2

I'm using the following text search configuration:

CREATE TEXT SEARCH DICTIONARY tsd
  (TEMPLATE = pg_catalog.SIMPLE);
  
CREATE TEXT SEARCH CONFIGURATION tsc_test
  (COPY = german);
ALTER TEXT SEARCH CONFIGURATION tsc_test
  ALTER MAPPING FOR asciihword, asciiword, hword, hword_asciipart, hword_part, word
  WITH tsd;

I'm trying to perform full text search on a table, but I can't figure out how to define the text search configuration correctly. My problem is, that

SELECT to_tsvector('tsc_test', 'foo bar');

and

SELECT to_tsvector('tsc_test', 'foo_bar');

results in the same tsvector object, because the _ (and others, like #(){}, etc.) are interpreted as space symbols (see SELECT ts_debug ('tsc_test', 'foo_bar');). I need them to be distinct, however.

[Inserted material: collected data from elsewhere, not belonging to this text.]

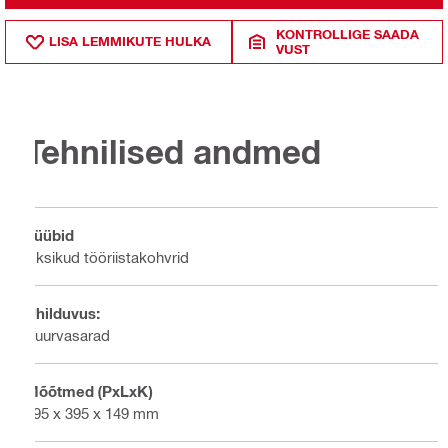
KONTROLLIGE SAADA
LISA LEMMIKUTE HULKA
VUST
Tehnilised andmed
Tüübid
Üksikud tööriistakohvrid
Ühilduvus:
Puurvasarad
Mõõtmed (PxLxK)
495 x 395 x 149 mm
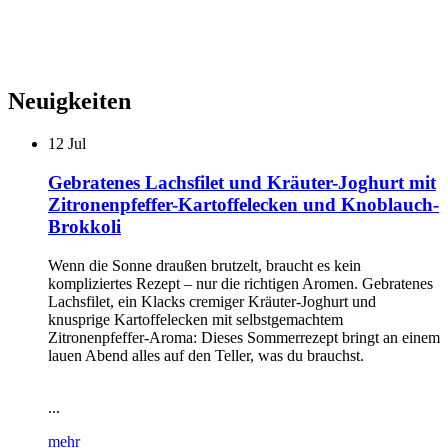
Neuigkeiten
12
Jul
Gebratenes Lachsfilet und Kräuter-Joghurt mit
Zitronenpfeffer-Kartoffelecken und Knoblauch-
Brokkoli
Wenn die Sonne draußen brutzelt, braucht es kein
kompliziertes Rezept – nur die richtigen Aromen. Gebratenes
Lachsfilet, ein Klacks cremiger Kräuter-Joghurt und
knusprige Kartoffelecken mit selbstgemachtem
Zitronenpfeffer-Aroma: Dieses Sommerrezept bringt an einem
lauen Abend alles auf den Teller, was du brauchst.
...
mehr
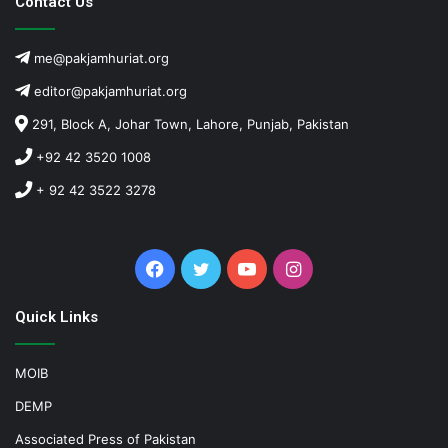
Contact Us
me@pakjamhuriat.org
editor@pakjamhuriat.org
291, Block A, Johar Town, Lahore, Punjab, Pakistan
+92 42 3520 1008
+ 92 42 3522 3278
Facebook
Twitter
YouTube
Instagram
Quick Links
MOIB
DEMP
Associated Press of Pakistan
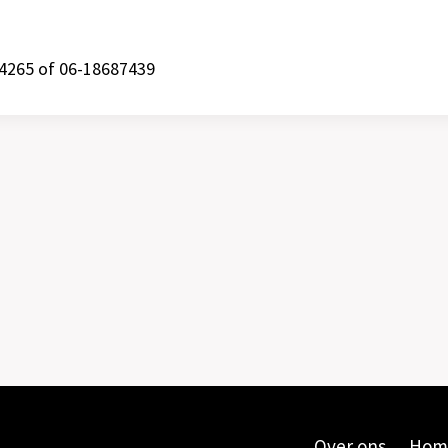
864265 of 06-18687439
Over ons
Hom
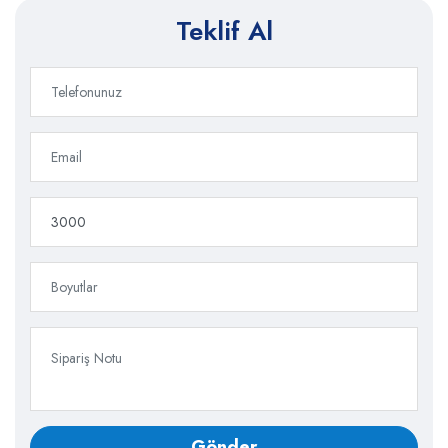
Teklif Al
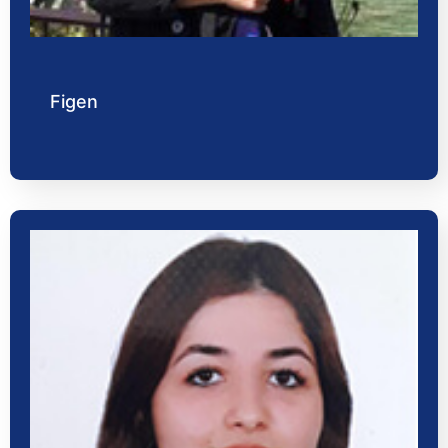
Figen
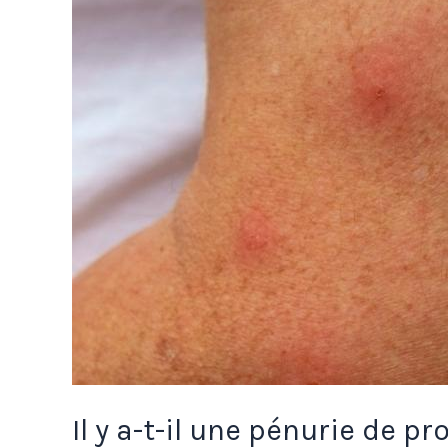
Il y a-t-il une pénurie de 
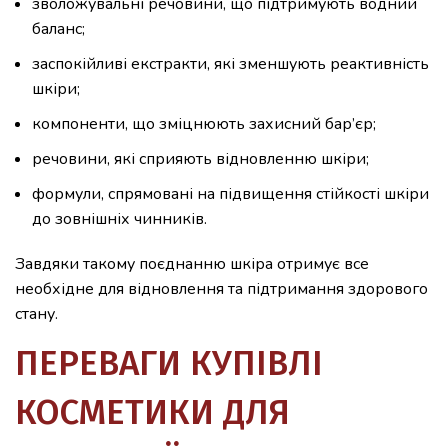
зволожувальні речовини, що підтримують водний
баланс;
заспокійливі екстракти, які зменшують реактивність
шкіри;
компоненти, що зміцнюють захисний бар’єр;
речовини, які сприяють відновленню шкіри;
формули, спрямовані на підвищення стійкості шкіри
до зовнішніх чинників.
Завдяки такому поєднанню шкіра отримує все
необхідне для відновлення та підтримання здорового
стану.
ПЕРЕВАГИ КУПІВЛІ
КОСМЕТИКИ ДЛЯ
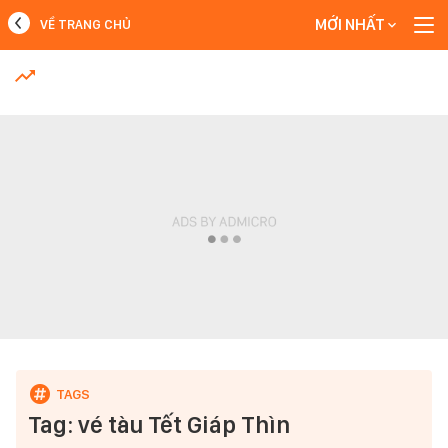
MỚI NHẤT
VỀ TRANG CHỦ
MỚI NHẤT
Xem thêm
Tag: vé tàu Tết Giáp Thìn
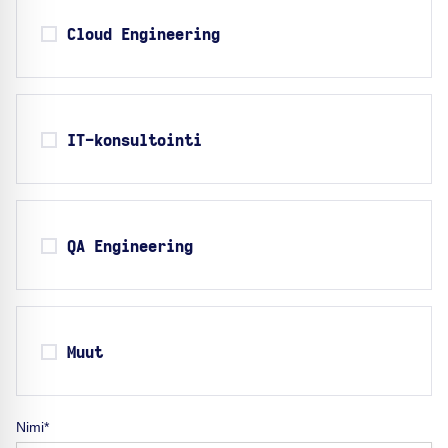
Cloud Engineering
IT-konsultointi
QA Engineering
Muut
Nimi*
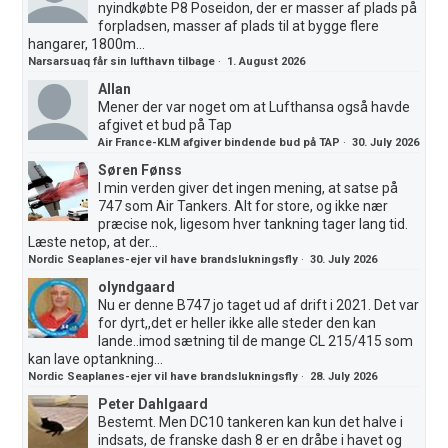
nyindkøbte P8 Poseidon, der er masser af plads på
forpladsen, masser af plads til at bygge flere
hangarer, 1800m...
Narsarsuaq får sin lufthavn tilbage
·
1. August 2026
Allan
Mener der var noget om at Lufthansa også havde
afgivet et bud på Tap
Air France-KLM afgiver bindende bud på TAP
·
30. July 2026
Søren Fønss
I min verden giver det ingen mening, at satse på
747 som Air Tankers. Alt for store, og ikke nær
præcise nok, ligesom hver tankning tager lang tid.
Læste netop, at der...
Nordic Seaplanes-ejer vil have brandslukningsfly
·
30. July 2026
olyndgaard
Nu er denne B747 jo taget ud af drift i 2021. Det var
for dyrt,,det er heller ikke alle steder den kan
lande..imod sætning til de mange CL 215/415 som
kan lave optankning...
Nordic Seaplanes-ejer vil have brandslukningsfly
·
28. July 2026
Peter Dahlgaard
Bestemt. Men DC10 tankeren kan kun det halve i
indsats, de franske dash 8 er en dråbe i havet og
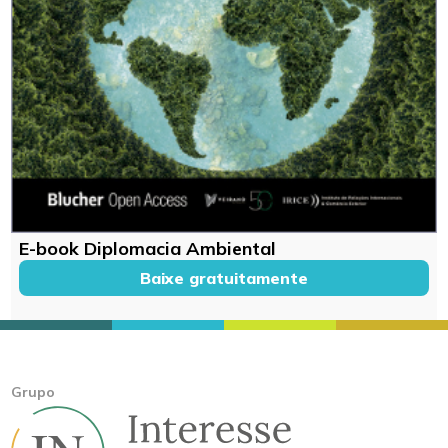
E-book Diplomacia Ambiental
Baixe gratuitamente
Grupo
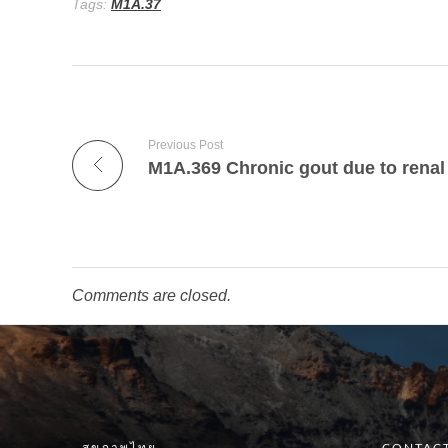
Tags:
M1A.37
Previous Post
Comments are closed.
สุขภาพไทย
CONTACT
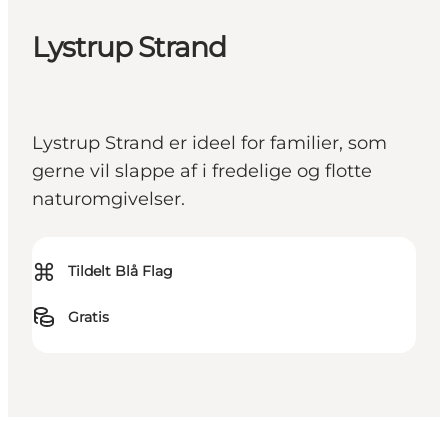
Lystrup Strand
Lystrup Strand er ideel for familier, som
gerne vil slappe af i fredelige og flotte
naturomgivelser.
⌘
Tildelt Blå Flag
Gratis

Is there a way to adjust my text search configuration so it treats only spaces as word separators and not anything else?

1
  • You probably need to write your own parser for that.
    – mustaccio
    Oct 7, 2021 at 13:14

1 Answer 1

2

There is no really good way to do that.

A workaround may be to replace everything that is not a space or a character with – say – a digit:

CREATE FUNCTION transmogrify(text) RETURNS text
   LANGUAGE sql IMMUTABLE STRICT AS
$$SELECT regexp_replace($1, '[^[:alpha:] ]', '0', 'g')$$;

SELECT to_tsvector('german', transmogrify('foo_bar'))
    @@ to_tsquery('german', transmogrify('foo'));

 ?column? 
══════════
 f
(1 row)

SELECT to_tsvector('german', transmogrify('foo_bar'))
    @@ to_tsquery('german', transmogrify('foo_bar'));

 ?column? 
══════════
 t
(1 row)

Of course that will cause trouble if there are zeros in your text, but as I said, there is no perfectly satisfying way to do this.

1
  • Thanks! Fortunately, the replacement shouldn't cause any issues in my specific case.